I don’t know where it comes from, probably my socialist side, but I hate that when there’s a big thing in the road (bag of trash, et cetera), people just swerve into the other lanes and cause traffic problems rather than just move it. I don’t think you should put it in your car, or whatever, just get it out of the way. And I remember seeing things along the freeways as a kid, wondering where they came from and what their stories were.
Maybe it was the crowbar that came flying at me and stuck in my car so long ago. I don’t really know.
Last year it was a big five gallon tank that looked like it fell off a jeep or something. I was surprised how heavy it was as I dragged it off the highway. Last week, I pulled a big bag of trash out of one lane on Columbia. And today, there was a road sign (“steel plate in roadway”) that had fallen over and the sticklike supports were in the road just ready to be jammed into someone’s wheels or under their suspension. So when I pulled around at 42nd at the construction, I went up the hill a little way (it doubles back) and pulled over.
I thought I successfully navigated down the hill and to the sign but, alas, a sneaky (and thick!) blackberry runner caught me around the ankle and I fell down the rest of the hill, landing on my knees and hands in the muddy gravel. Not an image I like to present. But I dragged it out of the road and stuck it in the construction area anyway. Bah. Maybe I saved someone’s wheel. Maybe not. Just wonder where this hatred comes from.
posted in Frenzied Daddy, Hurray for Geekdom |
7th
December
2009
This is the most lights I’ve put on the house in … Well, ever. There’s a strand along the roof, one in the window, one on the Japanese Maple and even a little net of lights on the Rhody in front. Not to mention the tree.
Oh, Krampus, the tree. We went up to our new favorite lot; ($20 per tree, u-cut) SkyLine Tree Farm. It was surprisingly muddy; I should have worn shoes with better traction. I slipped and … “got mud on my butt” is an understatement. It was still wet an hour later and when I got into the car I sat on my coat. I fell on my hand and after the mud treatment my palm is nice and soft.

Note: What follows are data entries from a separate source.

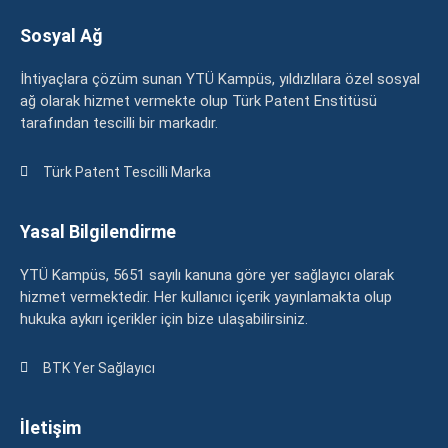
Sosyal Ağ
İhtiyaçlara çözüm sunan YTÜ Kampüs, yıldızlılara özel sosyal
ağ olarak hizmet vermekte olup Türk Patent Enstitüsü
tarafından tescilli bir markadır.
Türk Patent Tescilli Marka
Yasal Bilgilendirme
YTÜ Kampüs, 5651 sayılı kanuna göre yer sağlayıcı olarak
hizmet vermektedir. Her kullanıcı içerik yayınlamakta olup
hukuka aykırı içerikler için bize ulaşabilirsiniz.
BTK Yer Sağlayıcı
İletişim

finally we settled on a tree. It was cute, and about 8 feet tall. Nice and bushy Noble Fir, with places for bigger ornaments. A great little tree. I crawled under the branches and got to work with the tree saw. And worked, and worked. The wii fit wasn’t much help. I was laying down to get to the trunk, so my angle of attack wasn’t so great and my shoulder still hurts (two days later) from having to hold the saw up. The tree was very wide down at the base and after forty five minutes of sawing I realized the cut was all twisted and wouldn’t match up anyway.
Ms B gave me permission to start again; so I went up a foot and cut it again. It only took about 15 minutes after starting that cut. Tied our kill to the roof of the Ford and drove home.

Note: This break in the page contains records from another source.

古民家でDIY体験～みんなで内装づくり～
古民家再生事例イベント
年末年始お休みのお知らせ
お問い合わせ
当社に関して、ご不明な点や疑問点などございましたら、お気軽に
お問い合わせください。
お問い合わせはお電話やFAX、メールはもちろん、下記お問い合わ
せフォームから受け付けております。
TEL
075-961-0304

When we got it home, we realized a flaw in our plan. The base wasn’t long enough to touch the bottom of the stand while the branches sat on the ring at the top of the stand. After trying to “just screw it in” (the cats knocked it over) and then trying some blocks under the tree to hold it up (Ima gonna put this tree up on blocks in my yard and fix it right up) (the cats knocked it over again), Ms B decided that a straight, shorter tree with fewer branches was better than a taller tree tilted at at 45 degree angle. Honest, I thought the angle tree was nice. But I pulled it out and lopped off the ring of bottom branches with the circular saw.
Now, it’s about 6 feet tall and actually kind of cute, in a “why did we buy a 4 foot tree” sort of way.
The kittens adore it, but most importantly, the girls love it. With the lights on the house, it’s been pretty fantastic. Now I’m ready for hibernation- I’m tired and sore and my knuckles are all scratched up.